[Assigned task] This exercise calls for every record to be returned exactly, with pictures removed.

——————————

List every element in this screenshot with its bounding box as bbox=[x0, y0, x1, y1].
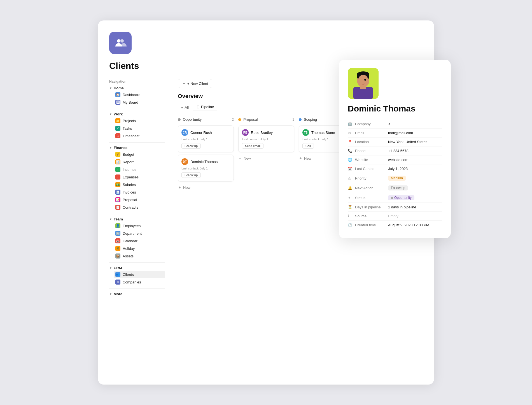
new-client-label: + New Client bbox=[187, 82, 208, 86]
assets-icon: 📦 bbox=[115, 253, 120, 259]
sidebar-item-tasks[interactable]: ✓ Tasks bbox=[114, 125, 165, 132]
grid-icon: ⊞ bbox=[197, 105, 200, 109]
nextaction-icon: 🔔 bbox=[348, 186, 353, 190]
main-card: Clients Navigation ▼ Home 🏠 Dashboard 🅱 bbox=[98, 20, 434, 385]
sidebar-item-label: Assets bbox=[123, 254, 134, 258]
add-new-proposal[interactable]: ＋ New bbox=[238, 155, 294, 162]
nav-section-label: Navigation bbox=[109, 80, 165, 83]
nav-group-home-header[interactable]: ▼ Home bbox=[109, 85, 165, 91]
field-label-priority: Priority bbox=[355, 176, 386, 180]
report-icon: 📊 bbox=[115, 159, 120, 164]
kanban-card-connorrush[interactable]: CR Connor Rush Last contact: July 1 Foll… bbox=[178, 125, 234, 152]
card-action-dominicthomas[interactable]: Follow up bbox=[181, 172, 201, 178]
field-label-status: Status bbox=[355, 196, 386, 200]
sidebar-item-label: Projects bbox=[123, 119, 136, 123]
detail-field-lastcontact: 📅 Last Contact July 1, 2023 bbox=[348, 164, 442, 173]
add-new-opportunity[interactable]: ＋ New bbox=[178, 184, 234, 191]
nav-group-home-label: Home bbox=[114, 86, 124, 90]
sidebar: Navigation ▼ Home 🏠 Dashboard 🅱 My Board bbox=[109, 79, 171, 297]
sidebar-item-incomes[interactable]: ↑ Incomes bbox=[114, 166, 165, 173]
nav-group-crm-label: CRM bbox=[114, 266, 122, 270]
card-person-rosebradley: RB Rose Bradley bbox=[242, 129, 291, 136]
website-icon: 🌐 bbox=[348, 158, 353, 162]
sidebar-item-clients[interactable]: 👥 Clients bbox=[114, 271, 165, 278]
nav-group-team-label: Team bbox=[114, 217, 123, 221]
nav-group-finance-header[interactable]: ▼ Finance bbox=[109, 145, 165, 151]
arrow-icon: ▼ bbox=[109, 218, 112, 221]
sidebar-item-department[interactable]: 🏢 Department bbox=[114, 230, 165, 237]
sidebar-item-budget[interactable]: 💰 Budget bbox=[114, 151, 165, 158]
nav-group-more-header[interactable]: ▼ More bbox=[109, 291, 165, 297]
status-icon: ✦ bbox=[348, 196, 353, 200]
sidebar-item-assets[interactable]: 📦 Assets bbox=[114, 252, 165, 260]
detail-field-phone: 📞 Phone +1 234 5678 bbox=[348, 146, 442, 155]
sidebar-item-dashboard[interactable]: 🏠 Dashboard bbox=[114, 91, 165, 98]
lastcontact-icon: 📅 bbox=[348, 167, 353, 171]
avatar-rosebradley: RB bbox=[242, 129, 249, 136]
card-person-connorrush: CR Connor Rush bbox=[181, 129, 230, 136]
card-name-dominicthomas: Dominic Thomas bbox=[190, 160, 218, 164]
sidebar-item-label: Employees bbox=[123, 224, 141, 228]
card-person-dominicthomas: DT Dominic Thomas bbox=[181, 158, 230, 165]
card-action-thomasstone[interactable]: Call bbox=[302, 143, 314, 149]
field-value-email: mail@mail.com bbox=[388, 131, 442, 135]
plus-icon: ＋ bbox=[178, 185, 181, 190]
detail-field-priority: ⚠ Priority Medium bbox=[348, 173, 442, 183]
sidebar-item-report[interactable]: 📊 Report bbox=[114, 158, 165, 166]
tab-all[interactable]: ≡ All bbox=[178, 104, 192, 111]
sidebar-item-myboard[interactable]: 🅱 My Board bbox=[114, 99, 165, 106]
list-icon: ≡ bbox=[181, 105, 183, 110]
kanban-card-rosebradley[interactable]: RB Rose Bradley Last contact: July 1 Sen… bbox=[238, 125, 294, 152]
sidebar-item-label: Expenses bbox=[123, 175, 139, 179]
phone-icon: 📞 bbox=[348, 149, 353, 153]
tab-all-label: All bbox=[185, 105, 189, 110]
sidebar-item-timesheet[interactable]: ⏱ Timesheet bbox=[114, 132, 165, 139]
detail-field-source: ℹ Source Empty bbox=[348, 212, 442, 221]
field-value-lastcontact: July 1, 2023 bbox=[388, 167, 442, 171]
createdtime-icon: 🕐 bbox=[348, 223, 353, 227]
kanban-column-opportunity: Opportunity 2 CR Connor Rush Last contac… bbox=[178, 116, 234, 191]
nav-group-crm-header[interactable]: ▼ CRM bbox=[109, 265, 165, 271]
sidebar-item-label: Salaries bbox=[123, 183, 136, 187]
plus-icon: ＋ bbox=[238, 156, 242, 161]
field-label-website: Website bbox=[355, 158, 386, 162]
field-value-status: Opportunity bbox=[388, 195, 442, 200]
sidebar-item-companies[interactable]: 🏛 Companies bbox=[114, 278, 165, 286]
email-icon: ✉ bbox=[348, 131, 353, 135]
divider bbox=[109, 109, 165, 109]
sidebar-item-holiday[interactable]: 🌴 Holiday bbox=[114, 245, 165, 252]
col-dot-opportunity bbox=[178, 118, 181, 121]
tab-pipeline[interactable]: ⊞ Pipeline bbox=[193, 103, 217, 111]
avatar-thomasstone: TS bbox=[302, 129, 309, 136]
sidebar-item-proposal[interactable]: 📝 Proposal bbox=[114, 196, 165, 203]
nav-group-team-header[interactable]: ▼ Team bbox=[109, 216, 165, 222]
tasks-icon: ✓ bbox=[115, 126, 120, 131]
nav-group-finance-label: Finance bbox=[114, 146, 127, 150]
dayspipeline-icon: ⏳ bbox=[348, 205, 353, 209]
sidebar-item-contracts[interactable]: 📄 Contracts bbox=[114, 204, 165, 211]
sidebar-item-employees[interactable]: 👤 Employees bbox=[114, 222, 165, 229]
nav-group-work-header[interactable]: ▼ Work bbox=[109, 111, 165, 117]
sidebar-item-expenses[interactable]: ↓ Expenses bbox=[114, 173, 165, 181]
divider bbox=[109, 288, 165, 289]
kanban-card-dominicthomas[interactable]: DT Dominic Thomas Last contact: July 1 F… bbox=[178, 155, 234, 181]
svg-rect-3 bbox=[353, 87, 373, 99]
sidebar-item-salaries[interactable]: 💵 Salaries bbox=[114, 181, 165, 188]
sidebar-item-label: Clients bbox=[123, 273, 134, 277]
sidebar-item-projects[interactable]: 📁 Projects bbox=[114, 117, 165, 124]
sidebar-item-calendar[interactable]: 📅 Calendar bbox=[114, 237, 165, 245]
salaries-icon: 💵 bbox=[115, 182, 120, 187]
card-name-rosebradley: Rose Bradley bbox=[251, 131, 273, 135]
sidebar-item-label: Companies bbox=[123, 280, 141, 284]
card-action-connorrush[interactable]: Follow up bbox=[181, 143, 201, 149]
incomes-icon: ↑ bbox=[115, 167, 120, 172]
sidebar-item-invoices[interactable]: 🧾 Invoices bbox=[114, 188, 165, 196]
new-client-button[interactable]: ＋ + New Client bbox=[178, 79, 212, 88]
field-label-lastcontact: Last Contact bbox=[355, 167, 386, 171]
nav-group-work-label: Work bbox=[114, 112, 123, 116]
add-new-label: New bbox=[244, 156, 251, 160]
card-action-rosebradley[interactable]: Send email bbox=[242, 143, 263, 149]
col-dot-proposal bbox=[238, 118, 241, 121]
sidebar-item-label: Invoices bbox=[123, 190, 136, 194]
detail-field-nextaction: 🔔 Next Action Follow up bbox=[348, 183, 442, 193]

——————————

[Solution]
List every element in this screenshot with its bounding box as bbox=[x0, y0, x1, y1].
new-client-label: + New Client bbox=[187, 82, 208, 86]
assets-icon: 📦 bbox=[115, 253, 120, 259]
sidebar-item-tasks[interactable]: ✓ Tasks bbox=[114, 125, 165, 132]
grid-icon: ⊞ bbox=[197, 105, 200, 109]
nextaction-icon: 🔔 bbox=[348, 186, 353, 190]
main-card: Clients Navigation ▼ Home 🏠 Dashboard 🅱 bbox=[98, 20, 434, 385]
sidebar-item-label: Assets bbox=[123, 254, 134, 258]
add-new-proposal[interactable]: ＋ New bbox=[238, 155, 294, 162]
nav-section-label: Navigation bbox=[109, 80, 165, 83]
nav-group-home-header[interactable]: ▼ Home bbox=[109, 85, 165, 91]
field-label-priority: Priority bbox=[355, 176, 386, 180]
report-icon: 📊 bbox=[115, 159, 120, 164]
kanban-card-connorrush[interactable]: CR Connor Rush Last contact: July 1 Foll… bbox=[178, 125, 234, 152]
card-action-dominicthomas[interactable]: Follow up bbox=[181, 172, 201, 178]
field-label-status: Status bbox=[355, 196, 386, 200]
sidebar-item-label: Projects bbox=[123, 119, 136, 123]
detail-field-lastcontact: 📅 Last Contact July 1, 2023 bbox=[348, 164, 442, 173]
add-new-opportunity[interactable]: ＋ New bbox=[178, 184, 234, 191]
nav-group-home-label: Home bbox=[114, 86, 124, 90]
sidebar: Navigation ▼ Home 🏠 Dashboard 🅱 My Board bbox=[109, 79, 171, 297]
sidebar-item-incomes[interactable]: ↑ Incomes bbox=[114, 166, 165, 173]
nav-group-crm-label: CRM bbox=[114, 266, 122, 270]
card-person-rosebradley: RB Rose Bradley bbox=[242, 129, 291, 136]
website-icon: 🌐 bbox=[348, 158, 353, 162]
sidebar-item-clients[interactable]: 👥 Clients bbox=[114, 271, 165, 278]
nav-group-team-label: Team bbox=[114, 217, 123, 221]
nav-group-finance-header[interactable]: ▼ Finance bbox=[109, 145, 165, 151]
arrow-icon: ▼ bbox=[109, 218, 112, 221]
sidebar-item-department[interactable]: 🏢 Department bbox=[114, 230, 165, 237]
sidebar-item-budget[interactable]: 💰 Budget bbox=[114, 151, 165, 158]
nav-group-more-header[interactable]: ▼ More bbox=[109, 291, 165, 297]
status-icon: ✦ bbox=[348, 196, 353, 200]
sidebar-item-assets[interactable]: 📦 Assets bbox=[114, 252, 165, 260]
detail-field-phone: 📞 Phone +1 234 5678 bbox=[348, 146, 442, 155]
sidebar-item-dashboard[interactable]: 🏠 Dashboard bbox=[114, 91, 165, 98]
lastcontact-icon: 📅 bbox=[348, 167, 353, 171]
avatar-rosebradley: RB bbox=[242, 129, 249, 136]
card-person-connorrush: CR Connor Rush bbox=[181, 129, 230, 136]
card-name-dominicthomas: Dominic Thomas bbox=[190, 160, 218, 164]
sidebar-item-label: Employees bbox=[123, 224, 141, 228]
card-person-dominicthomas: DT Dominic Thomas bbox=[181, 158, 230, 165]
card-action-thomasstone[interactable]: Call bbox=[302, 143, 314, 149]
field-value-email: mail@mail.com bbox=[388, 131, 442, 135]
plus-icon: ＋ bbox=[178, 185, 181, 190]
detail-field-priority: ⚠ Priority Medium bbox=[348, 173, 442, 183]
sidebar-item-report[interactable]: 📊 Report bbox=[114, 158, 165, 166]
tab-all[interactable]: ≡ All bbox=[178, 104, 192, 111]
sidebar-item-myboard[interactable]: 🅱 My Board bbox=[114, 99, 165, 106]
list-icon: ≡ bbox=[181, 105, 183, 110]
kanban-card-rosebradley[interactable]: RB Rose Bradley Last contact: July 1 Sen… bbox=[238, 125, 294, 152]
sidebar-item-label: Expenses bbox=[123, 175, 139, 179]
phone-icon: 📞 bbox=[348, 149, 353, 153]
tab-all-label: All bbox=[185, 105, 189, 110]
sidebar-item-timesheet[interactable]: ⏱ Timesheet bbox=[114, 132, 165, 139]
detail-field-source: ℹ Source Empty bbox=[348, 212, 442, 221]
field-value-lastcontact: July 1, 2023 bbox=[388, 167, 442, 171]
createdtime-icon: 🕐 bbox=[348, 223, 353, 227]
kanban-column-opportunity: Opportunity 2 CR Connor Rush Last contac… bbox=[178, 116, 234, 191]
nav-group-crm-header[interactable]: ▼ CRM bbox=[109, 265, 165, 271]
sidebar-item-label: Salaries bbox=[123, 183, 136, 187]
plus-icon: ＋ bbox=[238, 156, 242, 161]
field-label-website: Website bbox=[355, 158, 386, 162]
field-value-status: Opportunity bbox=[388, 195, 442, 200]
sidebar-item-companies[interactable]: 🏛 Companies bbox=[114, 278, 165, 286]
email-icon: ✉ bbox=[348, 131, 353, 135]
divider bbox=[109, 109, 165, 109]
sidebar-item-holiday[interactable]: 🌴 Holiday bbox=[114, 245, 165, 252]
col-dot-opportunity bbox=[178, 118, 181, 121]
tab-pipeline[interactable]: ⊞ Pipeline bbox=[193, 103, 217, 111]
avatar-thomasstone: TS bbox=[302, 129, 309, 136]
sidebar-item-proposal[interactable]: 📝 Proposal bbox=[114, 196, 165, 203]
nav-group-team-header[interactable]: ▼ Team bbox=[109, 216, 165, 222]
tasks-icon: ✓ bbox=[115, 126, 120, 131]
nav-group-finance-label: Finance bbox=[114, 146, 127, 150]
dayspipeline-icon: ⏳ bbox=[348, 205, 353, 209]
sidebar-item-contracts[interactable]: 📄 Contracts bbox=[114, 204, 165, 211]
sidebar-item-employees[interactable]: 👤 Employees bbox=[114, 222, 165, 229]
nav-group-work-header[interactable]: ▼ Work bbox=[109, 111, 165, 117]
sidebar-item-expenses[interactable]: ↓ Expenses bbox=[114, 173, 165, 181]
divider bbox=[109, 288, 165, 289]
kanban-card-dominicthomas[interactable]: DT Dominic Thomas Last contact: July 1 F… bbox=[178, 155, 234, 181]
svg-rect-3 bbox=[353, 87, 373, 99]
sidebar-item-salaries[interactable]: 💵 Salaries bbox=[114, 181, 165, 188]
sidebar-item-label: Clients bbox=[123, 273, 134, 277]
sidebar-item-projects[interactable]: 📁 Projects bbox=[114, 117, 165, 124]
sidebar-item-calendar[interactable]: 📅 Calendar bbox=[114, 237, 165, 245]
salaries-icon: 💵 bbox=[115, 182, 120, 187]
card-name-rosebradley: Rose Bradley bbox=[251, 131, 273, 135]
sidebar-item-label: Companies bbox=[123, 280, 141, 284]
card-action-connorrush[interactable]: Follow up bbox=[181, 143, 201, 149]
incomes-icon: ↑ bbox=[115, 167, 120, 172]
sidebar-item-invoices[interactable]: 🧾 Invoices bbox=[114, 188, 165, 196]
new-client-button[interactable]: ＋ + New Client bbox=[178, 79, 212, 88]
field-label-lastcontact: Last Contact bbox=[355, 167, 386, 171]
nav-group-work-label: Work bbox=[114, 112, 123, 116]
add-new-label: New bbox=[244, 156, 251, 160]
card-action-rosebradley[interactable]: Send email bbox=[242, 143, 263, 149]
col-dot-proposal bbox=[238, 118, 241, 121]
sidebar-item-label: Invoices bbox=[123, 190, 136, 194]
detail-field-nextaction: 🔔 Next Action Follow up bbox=[348, 183, 442, 193]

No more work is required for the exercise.